SIMON: Well, help us understand what robotics do.

BRUNTON: When you get a spam message, sometimes it'll have an attachment, and the message will say something like, you know, it'll be a message from a friend and it'll say, like, oh, hey, could you take a look at this. And then you open it and it doesn't seem to do anything. It's just a bunch of weird symbols or it fails to open.

You say, oh, something went wrong. I don't know, I'll just delete this and carry on with my day. When you launch that, an exploit within the structure of the software that you're using has quietly taken over your computer and it is using the computer's broadband connection to quietly, in the background, without your knowledge, begin sending out spam messages, following the instructions of a central network called a command and control system.

So what that means, if it costs you nothing to send 100 million messages and only some vanishingly small percentage of a percentage ever gets through, we'll just send 100 million more, you know. And if you can get another 2,000 or 3,000 actually through, you can still make a viable business out of it.

SIMON: Well, help us understand the scale of that viable business.

BRUNTON: You always had spammers who are just crooks, but then you had a lot of people who were moving business models in from the world of, for example, pharmaceutical advertisements in the back pages of weightlifting magazines. The people working now are out and out criminals. And that actually frees them up to potentially make a lot more money than they did before, because if they can convince you to buy something, it's no longer about actually selling you the pharmaceuticals.

It's about taking your credit card information and then using that for identity theft purposes. And to be clear, spam email is upwards of 85 to 90 percent of all email sent on any given day. It's just that most of the time we don't see most of it because our filters are pretty good, but it's a tidal wave that's slamming into these walls that we've built day after day after day and we see the little bit that slops over.

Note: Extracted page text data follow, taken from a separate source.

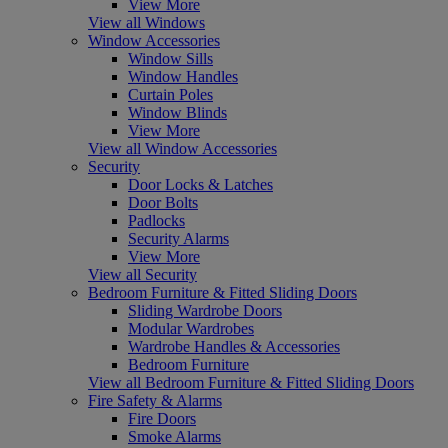
View More
View all Windows
Window Accessories
Window Sills
Window Handles
Curtain Poles
Window Blinds
View More
View all Window Accessories
Security
Door Locks & Latches
Door Bolts
Padlocks
Security Alarms
View More
View all Security
Bedroom Furniture & Fitted Sliding Doors
Sliding Wardrobe Doors
Modular Wardrobes
Wardrobe Handles & Accessories
Bedroom Furniture
View all Bedroom Furniture & Fitted Sliding Doors
Fire Safety & Alarms
Fire Doors
Smoke Alarms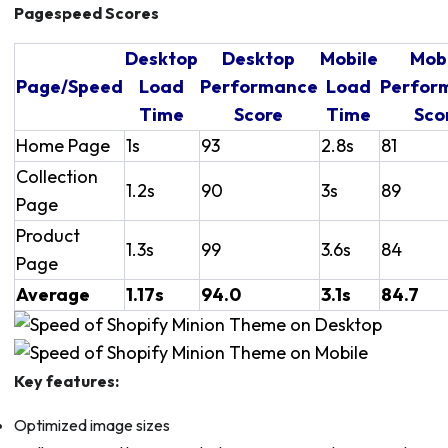
Pagespeed Scores
Desktop
Desktop
Mobile
Mob
Page/Speed
Load
Performance
Load
Perfor
Time
Score
Time
Sco
Home Page
1s
93
2.8s
81
Collection
1.2s
90
3s
89
Page
Product
1.3s
99
3.6s
84
Page
Average
1.17s
94.0
3.1s
84.7
Key features:
Optimized image sizes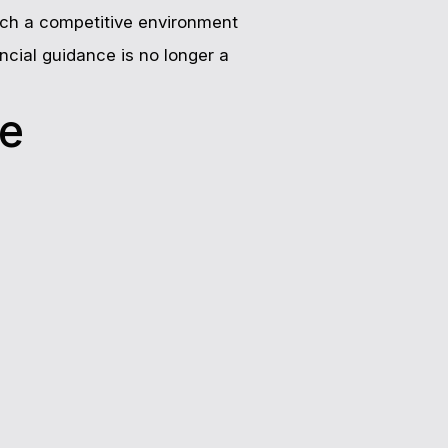
 such a competitive environment
ncial guidance is no longer a
ce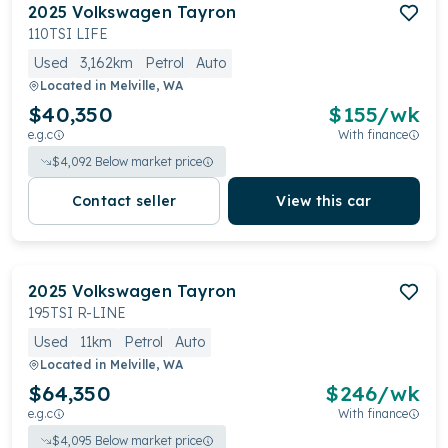
2025
Volkswagen
Tayron
110TSI LIFE
Used
3,162km
Petrol
Auto
Located in
Melville, WA
$40,350
$
155
/wk
e.g.c
With finance
$
4,092
Below market price
Contact seller
View this car
2025
Volkswagen
Tayron
195TSI R-LINE
Used
11km
Petrol
Auto
Located in
Melville, WA
$64,350
$
246
/wk
e.g.c
With finance
$
4,095
Below market price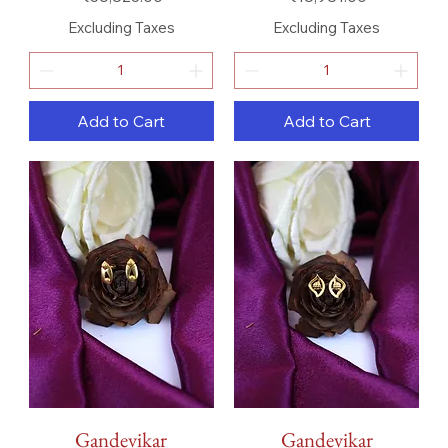
Excluding Taxes
Excluding Taxes
Add to Cart
Add to Cart
Gandevikar
Gandevikar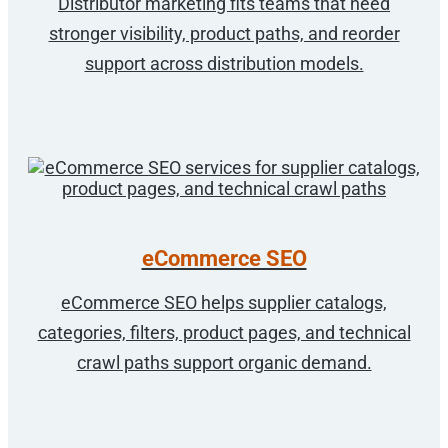
Distributor marketing fits teams that need
stronger visibility, product paths, and reorder
support across distribution models.
eCommerce SEO
eCommerce SEO helps supplier catalogs,
categories, filters, product pages, and technical
crawl paths support organic demand.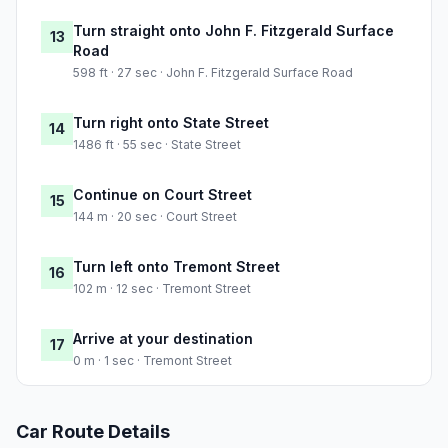
Turn straight onto John F. Fitzgerald Surface
13
Road
598 ft · 27 sec · John F. Fitzgerald Surface Road
Turn right onto State Street
14
1486 ft · 55 sec · State Street
Continue on Court Street
15
144 m · 20 sec · Court Street
Turn left onto Tremont Street
16
102 m · 12 sec · Tremont Street
Arrive at your destination
17
0 m · 1 sec · Tremont Street
Car Route Details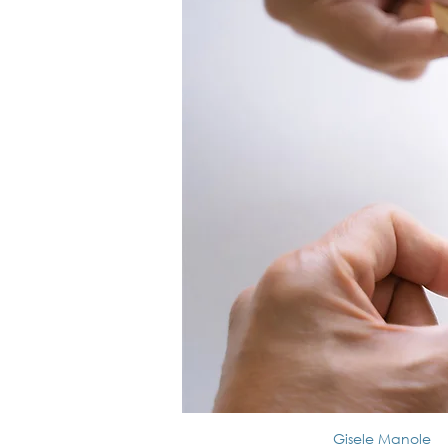
Gisele Manole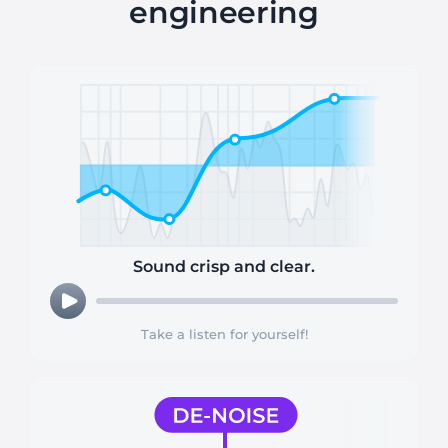
engineering
Sound crisp and clear.
Take a listen for yourself!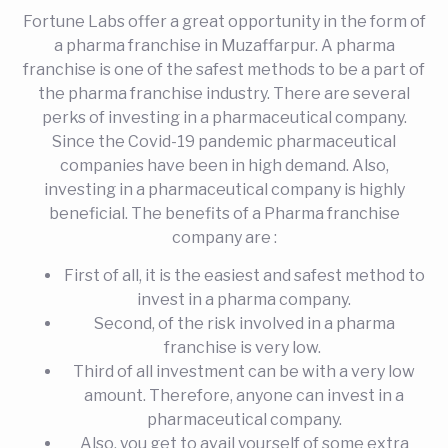
Fortune Labs offer a great opportunity in the form of
a pharma franchise in Muzaffarpur. A pharma
franchise is one of the safest methods to be a part of
the pharma franchise industry. There are several
perks of investing in a pharmaceutical company.
Since the Covid-19 pandemic pharmaceutical
companies have been in high demand. Also,
investing in a pharmaceutical company is highly
beneficial. The benefits of a Pharma franchise
company are :
First of all, it is the easiest and safest method to
invest in a pharma company.
Second, of the risk involved in a pharma
franchise is very low.
Third of all investment can be with a very low
amount. Therefore, anyone can invest in a
pharmaceutical company.
Also, you get to avail yourself of some extra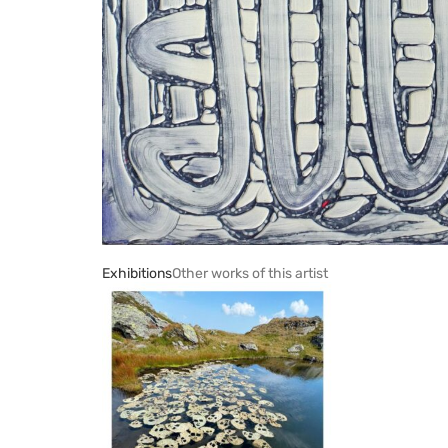
Exhibitions
Other works of this artist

SIMON: May I ask, how do you go through life knowing what you do?

BRUNTON: I use what's called a password manager in my browser and this is a system, it will automatically generate very, very long passwords for any new account you need to set up and then it will keep track of all of them for you and log you in. Because the major danger here is not that someone will necessarily steal your computer. The major danger is an automatic system that, you know, breaks into Gawker's password store or what have you, and then begins to systematically search the Internet for other things of yours that it can access using that particular arrangement of email and password. And having a good password manager makes that impossible.

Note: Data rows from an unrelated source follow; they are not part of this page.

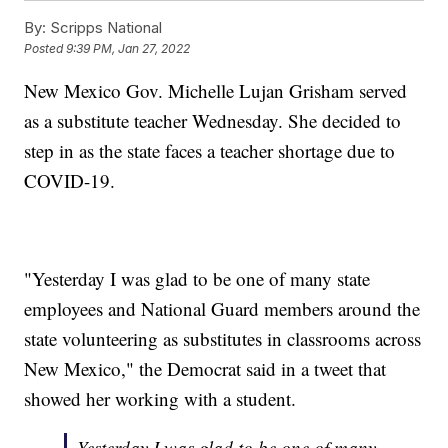
By:
Scripps National
Posted
9:39 PM, Jan 27, 2022
New Mexico Gov. Michelle Lujan Grisham served
as a substitute teacher Wednesday. She decided to
step in as the state faces a teacher shortage due to
COVID-19.
"Yesterday I was glad to be one of many state
employees and National Guard members around the
state volunteering as substitutes in classrooms across
New Mexico," the Democrat said in a tweet that
showed her working with a student.
Yesterday I was glad to be one of many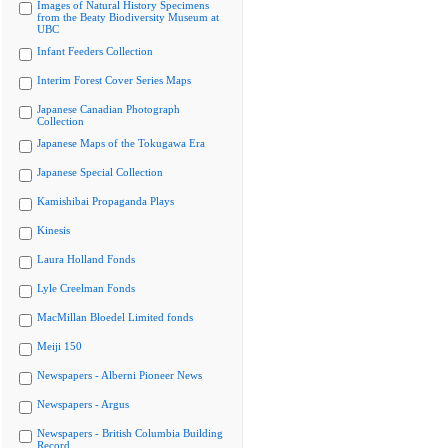
Images of Natural History Specimens
from the Beaty Biodiversity Museum at
UBC
Infant Feeders Collection
Interim Forest Cover Series Maps
Japanese Canadian Photograph
Collection
Japanese Maps of the Tokugawa Era
Japanese Special Collection
Kamishibai Propaganda Plays
Kinesis
Laura Holland Fonds
Lyle Creelman Fonds
MacMillan Bloedel Limited fonds
Meiji 150
Newspapers - Alberni Pioneer News
Newspapers - Argus
Newspapers - British Columbia Building
Record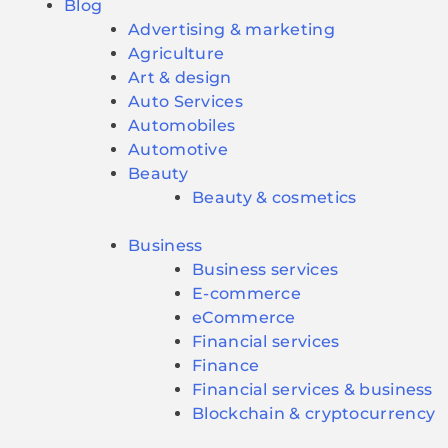
Blog
Advertising & marketing
Agriculture
Art & design
Auto Services
Automobiles
Automotive
Beauty
Beauty & cosmetics
Business
Business services
E-commerce
eCommerce
Financial services
Finance
Financial services & business
Blockchain & cryptocurrency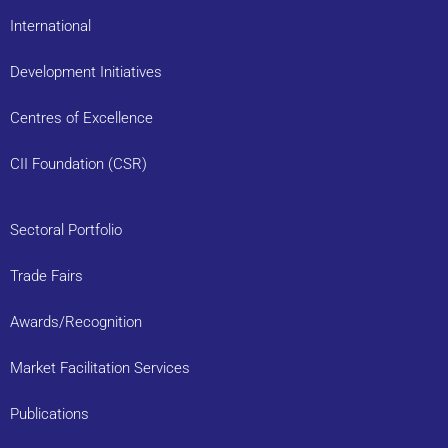
International
Development Initiatives
Centres of Excellence
CII Foundation (CSR)
Sectoral Portfolio
Trade Fairs
Awards/Recognition
Market Facilitation Services
Publications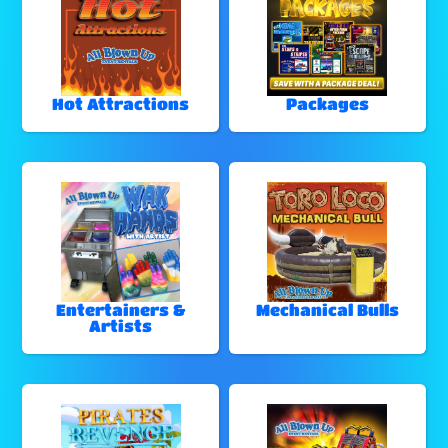
Hot Attractions
Packages
Entertainers &
Mechanical Bulls
Artists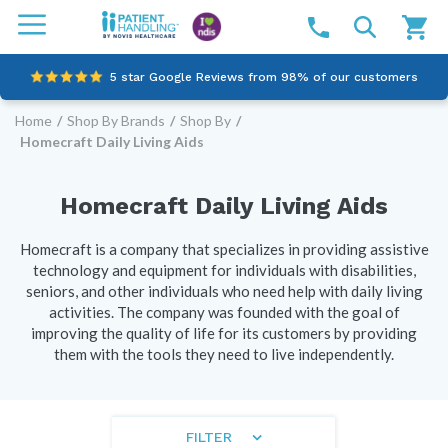
5 star Google Reviews from 98% of our customers
Home
/
Shop By Brands
/
Shop By
/
100% family-owned and operated
Homecraft Daily Living Aids
Outstanding customer service since 2003
Homecraft Daily Living Aids
Online NDIS Quotes
Homecraft is a company that specializes in providing assistive
technology and equipment for individuals with disabilities,
seniors, and other individuals who need help with daily living
activities. The company was founded with the goal of
improving the quality of life for its customers by providing
them with the tools they need to live independently.
FILTER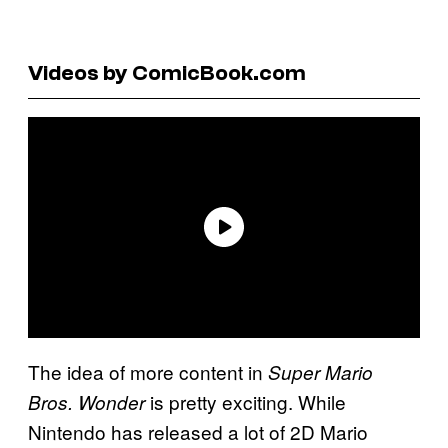
Videos by ComicBook.com
The idea of more content in
Super Mario
is pretty exciting. While
Bros. Wonder
Nintendo has released a lot of 2D Mario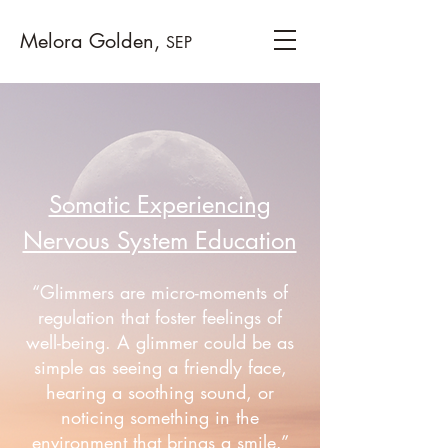
Melora Golden,
SEP
Somatic Experiencing
Nervous System Education
“Glimmers are micro-moments of
regulation that foster feelings of
well-being. A glimmer could be as
simple as seeing a friendly face,
hearing a soothing sound, or
noticing something in the
environment that brings a smile.”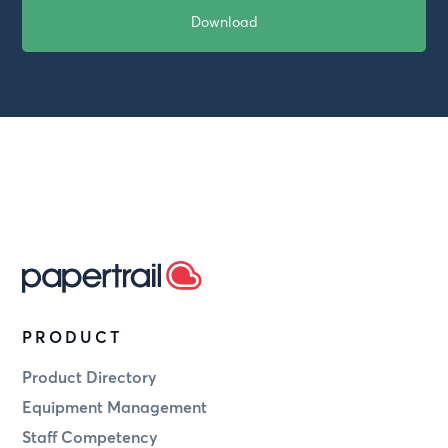
PRODUCT
Product Directory
Equipment Management
Staff Competency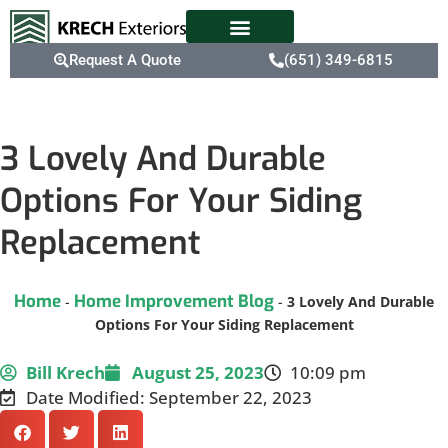
Request A Quote
(651) 349-6815
3 Lovely And Durable
Options For Your Siding
Replacement
Home
Home Improvement Blog
-
-
3 Lovely And Durable
Options For Your Siding Replacement
Bill Krech
August 25, 2023
10:09 pm
Date Modified: September 22, 2023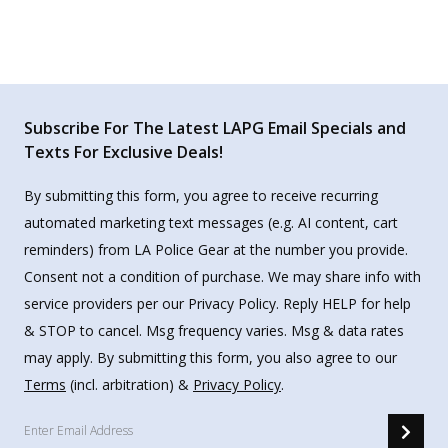
Subscribe For The Latest LAPG Email Specials and
Texts For Exclusive Deals!
By submitting this form, you agree to receive recurring
automated marketing text messages (e.g. AI content, cart
reminders) from LA Police Gear at the number you provide.
Consent not a condition of purchase. We may share info with
service providers per our Privacy Policy. Reply HELP for help
& STOP to cancel. Msg frequency varies. Msg & data rates
may apply. By submitting this form, you also agree to our
Terms
(incl. arbitration) &
Privacy Policy
.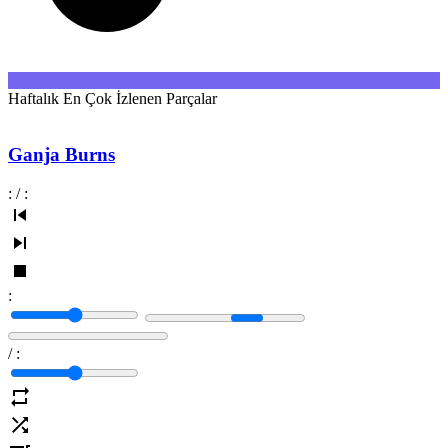
Haftalık En Çok İzlenen Parçalar
Ganja Burns
:
/
:
:
/
:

SIMON: Finn Brunton of the University of Michigan. His new book: "Spam: A Shadow History of the Internet." Thanks so much for being with us.

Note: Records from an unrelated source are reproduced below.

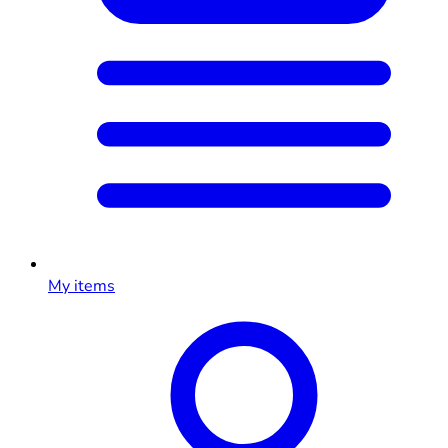
My items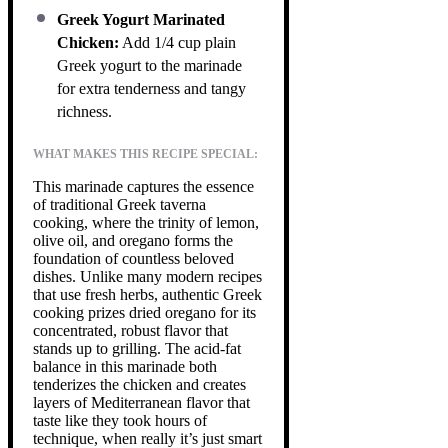
Greek Yogurt Marinated
Chicken:
Add 1/4 cup plain
Greek yogurt to the marinade
for extra tenderness and tangy
richness.
WHAT MAKES THIS RECIPE SPECIAL:
This marinade captures the essence
of traditional Greek taverna
cooking, where the trinity of lemon,
olive oil, and oregano forms the
foundation of countless beloved
dishes. Unlike many modern recipes
that use fresh herbs, authentic Greek
cooking prizes dried oregano for its
concentrated, robust flavor that
stands up to grilling. The acid-fat
balance in this marinade both
tenderizes the chicken and creates
layers of Mediterranean flavor that
taste like they took hours of
technique, when really it’s just smart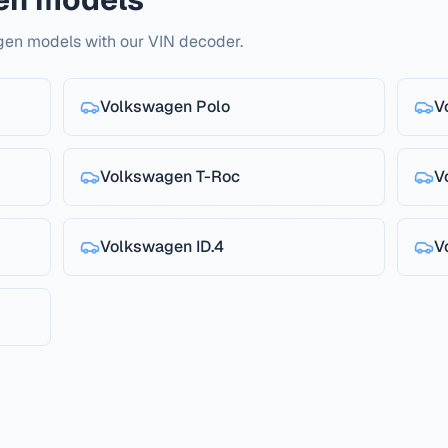
gen models with our VIN decoder.
Volkswagen
Polo
V
Volkswagen
T-Roc
V
Volkswagen
ID.4
V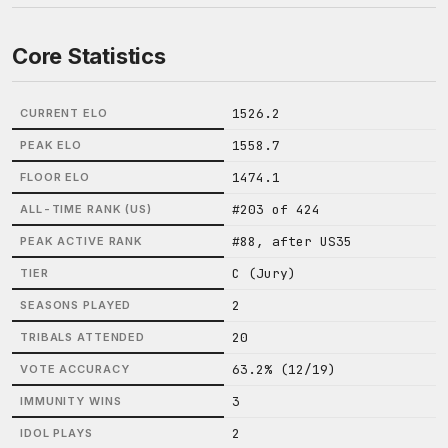
Core Statistics
1526.2
CURRENT ELO
1558.7
PEAK ELO
1474.1
FLOOR ELO
#203 of 424
ALL-TIME RANK (US)
#88, after US35
PEAK ACTIVE RANK
C (Jury)
TIER
2
SEASONS PLAYED
20
TRIBALS ATTENDED
63.2% (12/19)
VOTE ACCURACY
3
IMMUNITY WINS
2
IDOL PLAYS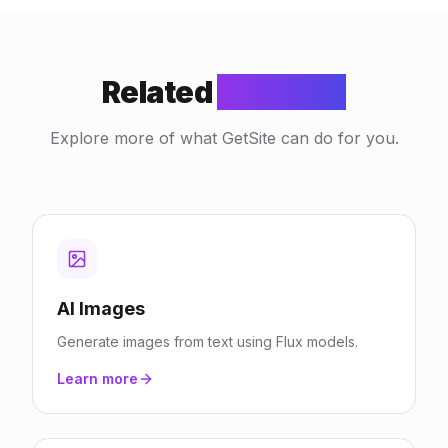
Related
Features
Explore more of what GetSite can do for you.
AI Images
Generate images from text using Flux models.
Learn more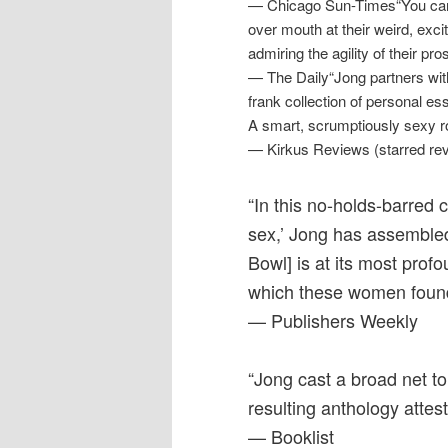
— Chicago Sun-Times“You can 
over mouth at their weird, excit
admiring the agility of their pro
— The Daily“Jong partners with 
frank collection of personal e
A smart, scrumptiously sexy r
— Kirkus Reviews (starred re
“In this no-holds-barred 
sex,’ Jong has assembled
Bowl] is at its most prof
which these women fou
— Publishers Weekly
“Jong cast a broad net t
resulting anthology attes
— Booklist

BRUNTON: Thank you for having me. It was a pleasure.

(SOUNDBITE OF MONTY PYTHON "SPAM" SKETCH)

MONTY PYTHON'S FLYING CIRCUS: Egg and Spam. Egg, bacon and Spam. Egg, bacon, sausage and Spam. Spam, bacon, sausage and Spam.

SIMON: And you can learn about another of his recommended techniques for protecting yourself from spam by going to our website - gee, going to our website to protect yourself from spam. Why not? npr.org.

(SOUNDBITE OF MONTY PYTHON THEME MUSIC)

SIMON: You're listening to WEEKEND EDITION from NPR News.